Uma vila à beira-mar onde os dias parecem repetidos, os rostos familiares se tornam estranhos e uma lenda antiga ronda cada esquina. É nesse cenário aparentemente tranquilo, mas recheado de camadas ocultas, que se desenrola “Baía dos Lagartos”, novo romance do autor brasileiro Wilson Roberto Costa.
O livro não apenas flerta com o terror e o suspense sobrenatural — ele mergulha profundamente em questões humanas e existenciais. Quem somos quando ninguém está olhando? E se algo — ou alguém — idêntico a você estivesse vagando por aí, com seus gestos, sua voz, mas intenções que você não ousaria ter?

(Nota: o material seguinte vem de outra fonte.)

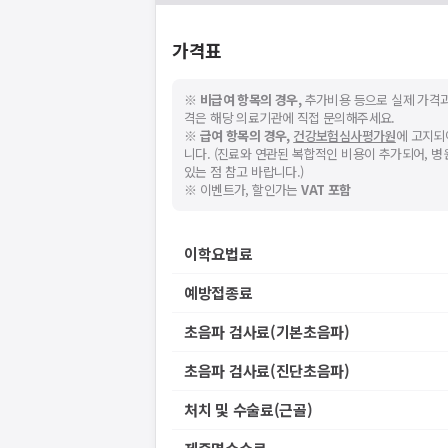
가격표
※
비급여 항목의 경우,
추가비용 등으로 실제 가격과
격은 해당 의료기관에 직접 문의해주세요.
※
급여 항목의 경우,
건강보험심사평가원
에 고지되
니다. (진료와 연관된 복합적인 비용이 추가되어, 
있는 점 참고 바랍니다.)
※ 이벤트가, 할인가는
VAT 포함
이학요법료
예방접종료
초음파 검사료(기본초음파)
초음파 검사료(진단초음파)
처치 및 수술료(근골)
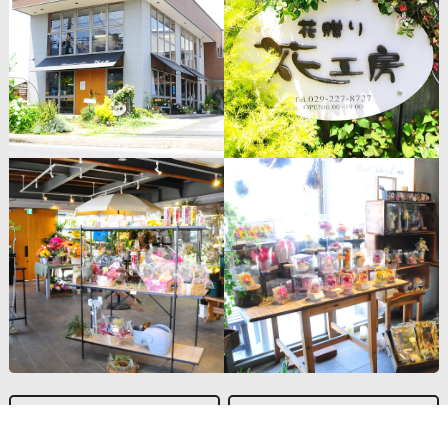
会社概要/店舗紹介
送料/決済方法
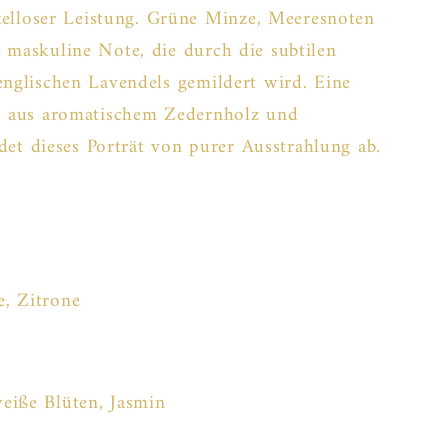
loser Leistung. Grüne Minze, Meeresnoten
 maskuline Note, die durch die subtilen
englischen Lavendels gemildert wird. Eine
is aus aromatischem Zedernholz und
t dieses Porträt von purer Ausstrahlung ab.
, Zitrone
eiße Blüten, Jasmin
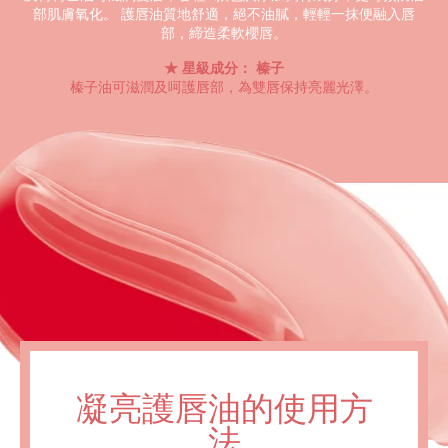
部肌膚氧化。 護唇油質地舒適，絕不油膩，輕輕一抹便融入唇
部，締造柔軟櫻唇。
星級成分： 榛子
榛子油可滋潤及呵護唇部，為雙唇保持亮麗光澤。
凝亮護唇油的使用方
法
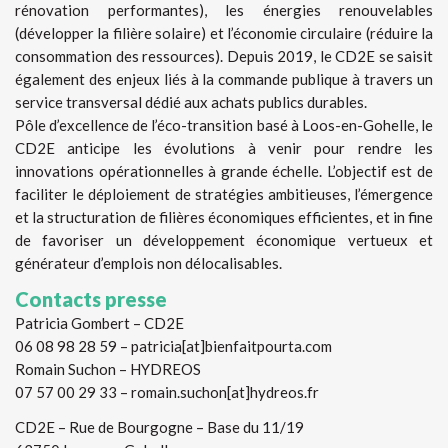
rénovation performantes), les énergies renouvelables
(développer la filière solaire) et l’économie circulaire (réduire la
consommation des ressources). Depuis 2019, le CD2E se saisit
également des enjeux liés à la commande publique à travers un
service transversal dédié aux achats publics durables.
Pôle d’excellence de l’éco-transition basé à Loos-en-Gohelle, le
CD2E anticipe les évolutions à venir pour rendre les
innovations opérationnelles à grande échelle. L’objectif est de
faciliter le déploiement de stratégies ambitieuses, l’émergence
et la structuration de filières économiques efficientes, et in fine
de favoriser un développement économique vertueux et
générateur d’emplois non délocalisables.
Contacts presse
Patricia Gombert – CD2E
06 08 98 28 59 – patricia[at]bienfaitpourta.com
Romain Suchon – HYDREOS
07 57 00 29 33 – romain.suchon[at]hydreos.fr
CD2E – Rue de Bourgogne – Base du 11/19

Ecos de um passado que se recusa a morrer
Na trama, acompanhamos Daniel, um homem que retorna à vila onde passou a infância, após anos afastado, para visitar o avô Tadeu, um senhor excêntrico com fama de contar histórias improváveis. Só que dessa vez, o velho parece convencido de que existe algo real por trás da lenda que persegue sua família há décadas: a presença de doppelgängers — cópias perfeitas de pessoas reais que atravessam uma fenda invisível na região, misturando-se silenciosamente entre os habitantes.
O ponto central da investigação é um objeto insólito: um lagarto de madeira com duas cabeças, supostamente ligado ao portal que separa os dois mundos. Obcecado em encontrar o artefato e provar sua teoria, Tadeu recorre a Ruy Gill, um detetive particular de reputação modesta, mas com curiosidade de sobra.
O que parecia um delírio de um senhor envelhecido logo se transforma em uma espiral de eventos inexplicáveis. Rostos duplicados, histórias que se repetem, pessoas que desaparecem. O próprio Daniel começa a duvidar da própria memória — e da realidade à sua volta.
Suspense que respira maresia
Wilson Roberto Costa não economiza nos detalhes sensoriais. A vila descrita em Baía dos Lagartos tem cheiro de sal, o calor é quase tátil, e o som das ondas se mistura com o suspense crescente. Mas o verdadeiro terror está na construção psicológica. Ao contrário de sustos fáceis, o autor opta por um suspense silencioso, atmosférico, onde o medo se instala devagar — e permanece mesmo quando o livro é fechado.
Entre os pontos altos da narrativa está o modo como Costa trabalha o legado familiar. O medo que perpassa gerações, os segredos que não foram ditos, as culpas que se acumulam em silêncio. Há um peso emocional sutil, que torna o horror ainda mais potente: não estamos apenas diante de uma vila com fenômenos inexplicáveis — estamos diante de uma história sobre pertencimento, identidade e o que se herda além do sangue.
Literatura nacional com fôlego internacional
Em um mercado cada vez mais receptivo a obras que misturam gêneros, Baía dos Lagartos se destaca por sua originalidade e ambição narrativa. O romance dialoga com o suspense clássico, mas com um ritmo próprio, ancorado em personagens complexos e numa mitologia que parece brotar naturalmente do chão brasileiro.